George McMillion

Biographical details
- Born: 1932
- Died: November 7, 2017 (aged 85)
- Education: SMU

Playing career
- 1950–1954: SMU
- Position: Backstroke

Coaching career (HC unless noted)
- 1957–1971: Asst. Coach SMU
- 1971–1988: Head Coach SMU
- '78, '82, '83: U.S. National Team Coach

Head coaching record
- Overall: 160 W- 39 L .75 Win % (SMU)

Accomplishments and honors

Championships
- 1971–79 (8 SWC Championships at SMU)

Awards
- '71 Collegiate and Scholastic Swim. Trophy'72, '76, '77, '84 SWC Coach of the Year; '73 NCAA District 6 Coach of the Year; 2005 American Swim. Coaches Hall of Fame; 2009 Texas. Swimming Hall of Fame 2011 SMU Athletic Hall of Fame 2014 SWC Hall of Fame

= George McMillion =

American swimmer and coach (1932–2017)

George "Coach Mac" McMillion (1932–2017) was an American former All-American competition swimmer for Southern Methodist University, and a Hall of Fame collegiate swim coach who directed the Southern Methodist swim team for seventeen years from 1971–1988, after serving as Assistant Coach for fourteen years. McMillion led the Mustangs to eight Southwestern Conference Championships and an NCAA second-place finish in 1983.
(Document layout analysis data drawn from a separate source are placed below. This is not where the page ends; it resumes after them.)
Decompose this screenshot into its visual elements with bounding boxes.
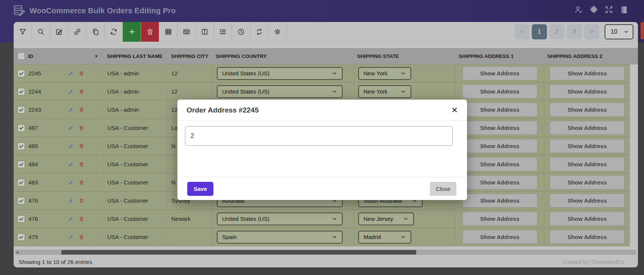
row-checkbox[interactable]	[17, 179, 25, 186]
shipping-state-select[interactable]: New York	[358, 85, 411, 98]
history-clock-button[interactable]	[232, 22, 250, 42]
vertical-scrollbar-thumb[interactable]	[641, 22, 644, 39]
delete-row-icon[interactable]	[78, 161, 85, 167]
scroll-left-arrow-icon[interactable]: ◂	[16, 250, 18, 254]
edit-row-icon[interactable]	[68, 234, 74, 240]
sync-button[interactable]	[250, 22, 268, 42]
address-input[interactable]	[185, 126, 453, 146]
columns-button[interactable]	[196, 22, 214, 42]
shipping-state-select[interactable]: New Jersey	[358, 212, 414, 225]
row-checkbox[interactable]	[17, 106, 25, 114]
show-address-2-button[interactable]: Show Address	[550, 194, 625, 208]
show-address-2-button[interactable]: Show Address	[550, 121, 625, 135]
settings-gear-button[interactable]	[268, 22, 287, 42]
column-header-shipping-country[interactable]: SHIPPING COUNTRY	[212, 53, 354, 59]
show-address-2-button[interactable]: Show Address	[550, 157, 625, 171]
table-grid-button[interactable]	[159, 22, 177, 42]
edit-row-icon[interactable]	[68, 198, 74, 204]
edit-button[interactable]	[50, 22, 68, 42]
list-view-button[interactable]	[214, 22, 232, 42]
shipping-state-select[interactable]: New York	[358, 67, 411, 80]
shipping-country-select[interactable]: United States (US)	[217, 85, 343, 98]
row-checkbox[interactable]	[17, 197, 25, 205]
delete-row-icon[interactable]	[78, 107, 85, 113]
row-checkbox[interactable]	[17, 215, 25, 223]
column-header-shipping-state[interactable]: SHIPPING STATE	[354, 53, 455, 59]
save-button[interactable]: Save	[187, 182, 213, 196]
show-address-1-button[interactable]: Show Address	[462, 121, 537, 135]
shipping-state-select[interactable]: Madrid	[358, 231, 411, 244]
show-address-2-button[interactable]: Show Address	[550, 66, 625, 80]
show-address-2-button[interactable]: Show Address	[550, 230, 625, 244]
delete-row-icon[interactable]	[78, 198, 85, 204]
horizontal-scrollbar-thumb[interactable]	[61, 250, 416, 255]
delete-button[interactable]	[141, 22, 159, 42]
column-header-shipping-address-2[interactable]: SHIPPING ADDRESS 2	[544, 53, 630, 59]
edit-row-icon[interactable]	[68, 216, 74, 222]
per-page-select[interactable]: 10	[605, 24, 633, 39]
pagination-page-3-button[interactable]: 3	[567, 24, 582, 39]
edit-row-icon[interactable]	[68, 180, 74, 186]
row-checkbox[interactable]	[17, 124, 25, 132]
row-checkbox[interactable]	[17, 88, 25, 95]
pagination-page-2-button[interactable]: 2	[549, 24, 564, 39]
pagination-prev-button[interactable]: <	[514, 24, 530, 39]
close-button[interactable]: Close	[430, 182, 456, 196]
column-header-shipping-city[interactable]: SHIPPING CITY	[168, 53, 212, 59]
link-button[interactable]	[68, 22, 86, 42]
sort-descending-icon[interactable]: ▼	[94, 54, 98, 58]
show-address-1-button[interactable]: Show Address	[462, 212, 537, 226]
show-address-2-button[interactable]: Show Address	[550, 103, 625, 117]
user-check-icon[interactable]	[574, 5, 583, 14]
filter-button[interactable]	[14, 22, 32, 42]
column-header-shipping-last-name[interactable]: SHIPPING LAST NAME	[103, 53, 168, 59]
documentation-book-icon[interactable]	[619, 5, 629, 14]
show-address-1-button[interactable]: Show Address	[462, 103, 537, 117]
shipping-country-select[interactable]: United States (US)	[217, 67, 343, 80]
delete-row-icon[interactable]	[78, 180, 85, 186]
column-header-id[interactable]: ID ▼	[14, 52, 103, 60]
delete-row-icon[interactable]	[78, 216, 85, 222]
delete-row-icon[interactable]	[78, 125, 85, 131]
edit-row-icon[interactable]	[68, 143, 74, 149]
delete-row-icon[interactable]	[78, 89, 85, 95]
horizontal-scrollbar[interactable]: ◂	[15, 250, 636, 255]
show-address-1-button[interactable]: Show Address	[462, 139, 537, 153]
show-address-2-button[interactable]: Show Address	[550, 139, 625, 153]
inline-edit-grid-button[interactable]	[177, 22, 196, 42]
delete-row-icon[interactable]	[78, 70, 85, 77]
edit-row-icon[interactable]	[68, 89, 74, 95]
show-address-1-button[interactable]: Show Address	[462, 194, 537, 208]
delete-row-icon[interactable]	[78, 234, 85, 240]
pagination-next-button[interactable]: >	[584, 24, 599, 39]
row-checkbox[interactable]	[17, 233, 25, 241]
show-address-2-button[interactable]: Show Address	[550, 212, 625, 226]
row-checkbox[interactable]	[17, 161, 25, 168]
shipping-country-select[interactable]: Spain	[217, 231, 343, 244]
show-address-1-button[interactable]: Show Address	[462, 84, 537, 98]
edit-row-icon[interactable]	[68, 161, 74, 167]
column-header-shipping-address-1[interactable]: SHIPPING ADDRESS 1	[455, 53, 544, 59]
show-address-1-button[interactable]: Show Address	[462, 175, 537, 189]
show-address-2-button[interactable]: Show Address	[550, 175, 625, 189]
row-checkbox[interactable]	[17, 142, 25, 150]
show-address-1-button[interactable]: Show Address	[462, 157, 537, 171]
plugin-puzzle-icon[interactable]	[589, 5, 599, 14]
edit-row-icon[interactable]	[68, 125, 74, 131]
duplicate-button[interactable]	[86, 22, 105, 42]
add-button[interactable]	[123, 22, 141, 42]
delete-row-icon[interactable]	[78, 143, 85, 149]
fullscreen-expand-icon[interactable]	[604, 5, 614, 14]
refresh-button[interactable]	[105, 22, 123, 42]
search-button[interactable]	[32, 22, 50, 42]
shipping-country-select[interactable]: United States (US)	[217, 212, 343, 225]
edit-row-icon[interactable]	[68, 107, 74, 113]
select-all-checkbox[interactable]	[17, 52, 25, 60]
show-address-1-button[interactable]: Show Address	[462, 230, 537, 244]
row-checkbox[interactable]	[17, 70, 25, 77]
modal-close-icon[interactable]: ✕	[451, 106, 458, 114]
edit-row-icon[interactable]	[68, 70, 74, 77]
show-address-1-button[interactable]: Show Address	[462, 66, 537, 80]
show-address-2-button[interactable]: Show Address	[550, 84, 625, 98]
pagination-page-1-button[interactable]: 1	[532, 24, 547, 39]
Born in 1932 in Coffeyville, Kansas, to Dr. John D. & Mattie McMillion, he swam for Coffeyville's Field Kinley High School under Coach Johnny Charlesworth, where he graduated in 1950. Charlesworth's F. Kinley High School team, sometimes referred to as Coffeyville High School, were state champions in McMillion's Junior and Senior years and McMillion co-captained the team in his Senior year, when he swam a 2:22.7 in the 220-yard freestyle in state record time. By February 1950, McMillion's Field Kinley High School had 28 consecutive dual meet victories. On July 30, 1949, he placed third and qualified in the 100-meter backstroke for the widely attended Sooner Open Swim Meet.

== Swimming for SMU ==
McMillion, who swam for SMU prior to serving as coach, was team captain in 1954. During his years on the team, he captured seven Southwest Conference individual championships and was undefeated in the backstroke event during the three years he lettered. He held conference records in the 100 and 200-yard backstroke. Swimming for Coffeyville Swim Club during a summer break on June 29, 1952, McMillion scored 25 points helping his team win the Men's Division at the annual Sooner State Swim Meet.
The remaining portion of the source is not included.